Die fremden Männer sind abgereist, es ist wieder Ruhe im Tal und den Dörfern eingekehrt. Nach geraumer Zeit stehen plötzlich die beiden Fremden erneut im Dorf. Das hat sich schnell herum gesprochen, besonders weil die Männer ein Gespräch mit allen Dorfältesten wünschen. Als endlich alle versammelt sind, gibt es große Neuigkeiten. Der eine Fremde begrüßt die Anwesenden mit folgenden Worten:
„Danke, dass alle Dorfältesten so viel Vertrauen haben und heute gekommen sind. Wie ihr alle wisst, haben wir der Frau hier“, und damit zeigt er auf die Gastgeberin von
damals, die das wunderbare Rosenöl und Rosenwasser bereitet, und fährt fort: „Rosenwasser und Rosenöl abgekauft. Der besondere Duft davon hat uns schon damals außerordentlich gefallen. Wir haben auch das kleine Rosenfeld begutachtet und uns von dem hervorragenden Zustand der Pflanzen und Blüten überzeugt. Und wir wissen, dass hier bevorzugt Mohn angebaut wird, was nicht erlaubt ist.“
Großes Gemurmel unter den Männern. Manche reagieren sogar mit Unmut. Aber als jetzt der zweite Besucher spricht, wird es wieder still:
„Wir bieten euch an, dass ihr anstelle von
Mohn Rosen anbaut. Die Pflanzensetzlinge bekommt ihr von uns. Ebenso stellen wir die Anlage auf, die es euch ermöglicht, die gesamte Rosenernte des Tales zu Rosenöl und Rosenwasser zu verarbeiten. Wir kommen jedes Jahr und kaufen euch die gesamte Menge der Produkte zu einem sehr guten Preis ab. Wie gut wir bezahlen, bestätigt euch die Frau hier.“
Die Angesprochene nickt mit dem Kopf, ist ganz rot im Gesicht vor Freude, Stolz und Aufregung und weiß kaum, wohin sie schauen soll. Die Dorfältesten mustern sie noch argwöhnisch, sind sie doch ein solches Handeln von einer Frau nicht gewöhnt. Da beruhigt der erste Fremde:
„Bitte, die Frau hat nichts Schlechtes gemacht. Wir haben sie gedrängt, uns etwas zu verkaufen. Und wir versprechen, dass wir einhalten, was wir euch angeboten haben. Geht jetzt in eure Dörfer und unterrichtet die Bewohner. In drei Tagen wollen wir uns wieder treffen und hören, welches Ergebnis ihr mitbringt.“
Ein Raunen geht durch die Männergruppe. Dann erhebt sich die Frau und sagt mit fester Stimme:
„Im Namen unserer Kinder und Enkelkinder bitte ich euch, lasst uns aus diesem Tal ein Tal der Rosen machen. Dann können endlich alle in Wohlstand und Frieden leben. Und
tragt es auch in die anderen Täler.“
Zuerst betretenes Schweigen. Dann vorsichtiges Nicken und schließlich leise Zustimmung. Auch die beiden Fremden freuen sich und die kleine Gesellschaft trennt sich.

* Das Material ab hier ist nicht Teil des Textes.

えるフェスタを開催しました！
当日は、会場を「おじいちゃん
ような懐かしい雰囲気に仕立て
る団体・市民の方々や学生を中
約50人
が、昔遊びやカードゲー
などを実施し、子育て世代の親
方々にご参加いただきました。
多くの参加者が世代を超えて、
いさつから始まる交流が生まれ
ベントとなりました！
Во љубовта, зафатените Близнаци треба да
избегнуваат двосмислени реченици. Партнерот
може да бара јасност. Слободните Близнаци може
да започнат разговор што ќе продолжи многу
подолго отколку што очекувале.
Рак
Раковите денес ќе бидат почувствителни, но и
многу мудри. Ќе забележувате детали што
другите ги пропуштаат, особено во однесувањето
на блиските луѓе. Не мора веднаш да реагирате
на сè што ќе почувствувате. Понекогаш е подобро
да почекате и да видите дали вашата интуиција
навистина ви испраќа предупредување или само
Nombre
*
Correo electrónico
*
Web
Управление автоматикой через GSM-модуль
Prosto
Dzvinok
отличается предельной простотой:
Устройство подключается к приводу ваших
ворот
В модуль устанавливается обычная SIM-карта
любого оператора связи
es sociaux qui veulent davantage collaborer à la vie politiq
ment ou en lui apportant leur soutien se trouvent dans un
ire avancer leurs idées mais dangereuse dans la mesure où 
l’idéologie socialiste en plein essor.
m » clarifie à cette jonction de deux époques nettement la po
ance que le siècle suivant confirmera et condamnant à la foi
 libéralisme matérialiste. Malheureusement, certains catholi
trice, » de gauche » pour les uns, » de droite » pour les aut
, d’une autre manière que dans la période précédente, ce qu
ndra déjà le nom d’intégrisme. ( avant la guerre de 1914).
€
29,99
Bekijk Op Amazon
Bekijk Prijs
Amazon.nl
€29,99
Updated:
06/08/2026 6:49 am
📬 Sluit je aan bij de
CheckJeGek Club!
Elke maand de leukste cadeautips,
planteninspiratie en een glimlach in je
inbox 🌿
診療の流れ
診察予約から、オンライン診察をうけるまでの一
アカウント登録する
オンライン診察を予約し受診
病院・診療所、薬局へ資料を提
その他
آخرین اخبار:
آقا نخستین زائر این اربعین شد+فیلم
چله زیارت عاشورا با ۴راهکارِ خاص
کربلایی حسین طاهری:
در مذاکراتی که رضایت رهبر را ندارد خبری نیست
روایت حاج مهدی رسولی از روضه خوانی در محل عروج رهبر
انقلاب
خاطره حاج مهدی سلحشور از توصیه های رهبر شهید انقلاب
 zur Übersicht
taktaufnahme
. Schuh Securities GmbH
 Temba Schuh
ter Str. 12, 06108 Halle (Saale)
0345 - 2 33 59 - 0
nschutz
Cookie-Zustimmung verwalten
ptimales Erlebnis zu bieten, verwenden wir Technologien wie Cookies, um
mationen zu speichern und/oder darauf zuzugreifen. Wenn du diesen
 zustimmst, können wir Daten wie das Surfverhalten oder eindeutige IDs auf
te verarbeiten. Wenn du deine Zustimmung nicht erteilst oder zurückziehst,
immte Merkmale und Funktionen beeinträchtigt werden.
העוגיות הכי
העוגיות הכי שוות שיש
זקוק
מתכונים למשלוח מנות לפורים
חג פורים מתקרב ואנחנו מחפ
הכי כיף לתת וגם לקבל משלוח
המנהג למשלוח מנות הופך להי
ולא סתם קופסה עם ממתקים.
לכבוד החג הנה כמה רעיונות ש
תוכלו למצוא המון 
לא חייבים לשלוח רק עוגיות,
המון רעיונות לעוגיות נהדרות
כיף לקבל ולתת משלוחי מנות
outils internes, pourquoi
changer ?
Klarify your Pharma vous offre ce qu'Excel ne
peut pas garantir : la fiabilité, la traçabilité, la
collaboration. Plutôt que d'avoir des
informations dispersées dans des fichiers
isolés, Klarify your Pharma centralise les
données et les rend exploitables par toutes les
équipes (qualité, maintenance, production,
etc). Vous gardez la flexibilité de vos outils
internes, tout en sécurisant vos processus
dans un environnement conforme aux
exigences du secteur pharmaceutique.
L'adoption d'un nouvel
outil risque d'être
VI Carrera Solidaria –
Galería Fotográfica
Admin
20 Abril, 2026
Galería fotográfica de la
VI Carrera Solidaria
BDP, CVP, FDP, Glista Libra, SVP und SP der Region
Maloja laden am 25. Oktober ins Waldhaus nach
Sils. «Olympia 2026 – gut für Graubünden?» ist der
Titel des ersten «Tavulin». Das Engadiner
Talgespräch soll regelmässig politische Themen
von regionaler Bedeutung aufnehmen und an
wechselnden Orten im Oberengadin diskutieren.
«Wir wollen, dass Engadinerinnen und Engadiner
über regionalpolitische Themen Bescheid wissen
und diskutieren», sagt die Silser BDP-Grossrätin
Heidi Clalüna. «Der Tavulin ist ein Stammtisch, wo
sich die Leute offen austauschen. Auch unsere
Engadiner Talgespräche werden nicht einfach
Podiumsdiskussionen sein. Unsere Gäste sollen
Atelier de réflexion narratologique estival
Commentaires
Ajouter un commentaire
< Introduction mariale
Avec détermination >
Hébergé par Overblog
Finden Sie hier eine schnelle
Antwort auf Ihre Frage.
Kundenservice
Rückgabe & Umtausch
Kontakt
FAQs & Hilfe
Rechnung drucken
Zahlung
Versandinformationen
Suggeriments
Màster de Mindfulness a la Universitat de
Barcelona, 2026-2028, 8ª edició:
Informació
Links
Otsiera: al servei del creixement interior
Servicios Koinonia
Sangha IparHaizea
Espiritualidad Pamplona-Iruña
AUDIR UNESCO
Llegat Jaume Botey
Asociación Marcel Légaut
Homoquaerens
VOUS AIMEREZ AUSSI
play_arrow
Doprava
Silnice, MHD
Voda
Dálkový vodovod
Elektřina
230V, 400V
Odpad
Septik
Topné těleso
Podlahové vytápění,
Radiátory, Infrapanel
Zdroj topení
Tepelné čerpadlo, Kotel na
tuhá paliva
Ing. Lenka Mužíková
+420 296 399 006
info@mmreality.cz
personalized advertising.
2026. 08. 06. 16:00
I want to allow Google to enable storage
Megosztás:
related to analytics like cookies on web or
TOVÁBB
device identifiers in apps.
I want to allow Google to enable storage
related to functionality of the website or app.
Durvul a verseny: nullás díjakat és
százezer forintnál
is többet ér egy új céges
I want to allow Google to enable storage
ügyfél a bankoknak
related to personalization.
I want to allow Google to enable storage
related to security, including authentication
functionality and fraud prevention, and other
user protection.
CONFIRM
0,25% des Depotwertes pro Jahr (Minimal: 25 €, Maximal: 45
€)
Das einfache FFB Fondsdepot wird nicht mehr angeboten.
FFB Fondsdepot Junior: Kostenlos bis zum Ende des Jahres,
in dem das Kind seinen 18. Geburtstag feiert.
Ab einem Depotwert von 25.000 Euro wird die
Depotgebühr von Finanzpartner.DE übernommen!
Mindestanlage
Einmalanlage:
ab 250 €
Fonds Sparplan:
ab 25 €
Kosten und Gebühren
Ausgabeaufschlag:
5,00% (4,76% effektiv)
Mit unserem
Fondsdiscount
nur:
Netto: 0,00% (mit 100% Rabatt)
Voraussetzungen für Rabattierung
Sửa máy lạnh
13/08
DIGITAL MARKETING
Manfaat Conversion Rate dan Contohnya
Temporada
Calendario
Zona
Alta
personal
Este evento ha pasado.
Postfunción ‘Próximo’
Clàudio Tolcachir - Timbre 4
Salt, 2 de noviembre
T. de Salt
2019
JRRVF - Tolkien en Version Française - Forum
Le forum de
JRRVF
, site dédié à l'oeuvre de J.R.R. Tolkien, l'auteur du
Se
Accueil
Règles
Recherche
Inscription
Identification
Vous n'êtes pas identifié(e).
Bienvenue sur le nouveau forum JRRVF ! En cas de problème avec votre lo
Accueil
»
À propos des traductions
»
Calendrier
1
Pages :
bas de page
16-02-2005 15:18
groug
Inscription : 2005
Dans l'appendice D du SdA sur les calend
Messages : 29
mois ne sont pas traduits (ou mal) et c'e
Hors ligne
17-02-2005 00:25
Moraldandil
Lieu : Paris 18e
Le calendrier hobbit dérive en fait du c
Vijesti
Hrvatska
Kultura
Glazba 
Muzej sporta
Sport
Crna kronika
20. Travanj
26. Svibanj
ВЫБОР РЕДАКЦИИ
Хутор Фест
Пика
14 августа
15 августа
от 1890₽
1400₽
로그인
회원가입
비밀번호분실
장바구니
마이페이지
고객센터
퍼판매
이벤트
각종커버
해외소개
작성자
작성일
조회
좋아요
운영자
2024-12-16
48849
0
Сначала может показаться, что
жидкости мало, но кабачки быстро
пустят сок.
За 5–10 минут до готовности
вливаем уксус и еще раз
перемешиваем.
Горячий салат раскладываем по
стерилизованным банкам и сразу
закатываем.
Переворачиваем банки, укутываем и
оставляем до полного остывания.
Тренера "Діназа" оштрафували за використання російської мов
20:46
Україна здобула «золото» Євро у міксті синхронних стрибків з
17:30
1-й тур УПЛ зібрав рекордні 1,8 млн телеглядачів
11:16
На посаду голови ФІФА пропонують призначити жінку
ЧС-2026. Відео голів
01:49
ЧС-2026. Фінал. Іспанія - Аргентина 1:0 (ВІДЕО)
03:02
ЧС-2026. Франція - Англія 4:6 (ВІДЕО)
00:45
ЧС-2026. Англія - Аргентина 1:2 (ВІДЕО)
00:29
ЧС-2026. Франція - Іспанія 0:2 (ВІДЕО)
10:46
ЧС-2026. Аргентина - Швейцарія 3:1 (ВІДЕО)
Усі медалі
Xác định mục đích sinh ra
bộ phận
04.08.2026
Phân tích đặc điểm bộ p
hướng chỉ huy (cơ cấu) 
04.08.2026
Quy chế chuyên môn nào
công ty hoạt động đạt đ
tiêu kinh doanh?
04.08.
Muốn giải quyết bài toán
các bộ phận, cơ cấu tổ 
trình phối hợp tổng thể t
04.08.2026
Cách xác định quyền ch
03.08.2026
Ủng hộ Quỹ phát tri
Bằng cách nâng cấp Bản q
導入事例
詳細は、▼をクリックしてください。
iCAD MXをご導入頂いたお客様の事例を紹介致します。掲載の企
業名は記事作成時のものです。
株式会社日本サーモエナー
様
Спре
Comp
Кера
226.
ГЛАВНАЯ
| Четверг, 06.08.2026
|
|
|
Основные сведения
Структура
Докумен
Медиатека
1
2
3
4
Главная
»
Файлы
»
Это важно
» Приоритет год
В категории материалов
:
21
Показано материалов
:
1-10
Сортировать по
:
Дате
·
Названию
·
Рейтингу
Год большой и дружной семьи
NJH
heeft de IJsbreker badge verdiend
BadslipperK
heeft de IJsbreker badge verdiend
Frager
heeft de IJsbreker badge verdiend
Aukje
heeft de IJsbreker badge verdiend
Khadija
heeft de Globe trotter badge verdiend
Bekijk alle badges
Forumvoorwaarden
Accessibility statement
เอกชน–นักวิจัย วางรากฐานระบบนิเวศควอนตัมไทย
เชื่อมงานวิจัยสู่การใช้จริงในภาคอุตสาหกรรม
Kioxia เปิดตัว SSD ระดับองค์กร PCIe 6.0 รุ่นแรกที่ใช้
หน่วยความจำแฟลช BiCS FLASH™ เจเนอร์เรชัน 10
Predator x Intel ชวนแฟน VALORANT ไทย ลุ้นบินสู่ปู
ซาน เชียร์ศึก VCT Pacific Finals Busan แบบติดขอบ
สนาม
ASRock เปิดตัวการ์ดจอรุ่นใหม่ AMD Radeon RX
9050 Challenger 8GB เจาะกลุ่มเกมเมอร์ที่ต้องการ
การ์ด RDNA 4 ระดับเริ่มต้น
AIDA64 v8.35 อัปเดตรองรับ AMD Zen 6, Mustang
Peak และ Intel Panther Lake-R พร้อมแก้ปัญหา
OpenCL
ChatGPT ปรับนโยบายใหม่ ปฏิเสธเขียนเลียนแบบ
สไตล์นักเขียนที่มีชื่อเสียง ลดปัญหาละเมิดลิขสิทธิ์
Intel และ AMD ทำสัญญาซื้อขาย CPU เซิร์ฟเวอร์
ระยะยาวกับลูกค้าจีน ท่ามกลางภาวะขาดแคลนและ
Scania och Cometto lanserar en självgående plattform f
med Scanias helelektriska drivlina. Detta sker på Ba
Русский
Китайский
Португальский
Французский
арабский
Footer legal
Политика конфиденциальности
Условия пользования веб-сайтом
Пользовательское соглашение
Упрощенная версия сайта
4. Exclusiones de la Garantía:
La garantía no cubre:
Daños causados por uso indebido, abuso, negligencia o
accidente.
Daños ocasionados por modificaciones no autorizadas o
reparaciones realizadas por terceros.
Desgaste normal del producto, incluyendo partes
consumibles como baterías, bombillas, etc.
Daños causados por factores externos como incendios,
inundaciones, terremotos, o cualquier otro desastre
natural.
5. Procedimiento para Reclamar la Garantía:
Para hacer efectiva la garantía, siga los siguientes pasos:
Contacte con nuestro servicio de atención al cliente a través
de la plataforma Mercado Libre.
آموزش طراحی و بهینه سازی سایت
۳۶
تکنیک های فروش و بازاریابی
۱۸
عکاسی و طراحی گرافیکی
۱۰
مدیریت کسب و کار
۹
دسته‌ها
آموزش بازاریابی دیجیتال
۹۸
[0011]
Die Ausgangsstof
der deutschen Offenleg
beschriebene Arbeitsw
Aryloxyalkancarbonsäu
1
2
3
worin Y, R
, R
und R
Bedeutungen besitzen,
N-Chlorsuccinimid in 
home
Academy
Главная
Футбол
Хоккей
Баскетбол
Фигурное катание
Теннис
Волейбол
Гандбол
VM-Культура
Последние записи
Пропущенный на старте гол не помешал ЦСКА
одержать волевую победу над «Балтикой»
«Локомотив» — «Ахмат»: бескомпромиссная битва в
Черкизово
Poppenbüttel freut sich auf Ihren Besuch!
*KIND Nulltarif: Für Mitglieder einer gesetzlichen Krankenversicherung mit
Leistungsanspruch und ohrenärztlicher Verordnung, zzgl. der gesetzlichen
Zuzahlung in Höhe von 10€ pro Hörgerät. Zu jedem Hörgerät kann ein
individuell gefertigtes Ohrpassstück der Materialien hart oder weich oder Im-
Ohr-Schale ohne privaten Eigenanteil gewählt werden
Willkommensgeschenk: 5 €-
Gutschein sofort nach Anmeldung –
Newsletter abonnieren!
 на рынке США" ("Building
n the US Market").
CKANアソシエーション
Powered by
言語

Nach drei Tagen trifft sich die Gruppe wieder. Verträge werden vorgetragen, besprochen und dann unterzeichnet im wirklichen Sinn des Wortes, denn hier kann so gut wie niemand schreiben und lesen. Dann beginnt ein eifriges Werkeln im Tal. Ein paar Jahre später, das heißt heute, ist es erfüllt vom Duft der Rosen. Es gibt keine Familienfehden mehr, die Kinder können in der kleinen Schule
etwas lernen und schlichter Wohlstand ist eingekehrt. Und im Sommer, nach der Blumenernte, feiern alle gemeinsam ein großes Rosenfest. Aus Dankbarkeit!
© HeiO30-06-2011
Ideengeber für diese Geschichte war ein Zeitungsartikel über ein Hilfsprojekt, das sich um Rosenanbau in armen Regionen bemüht. Rosenöl ist ein wichtiger Rohstoff in der Kosmetikindustrie.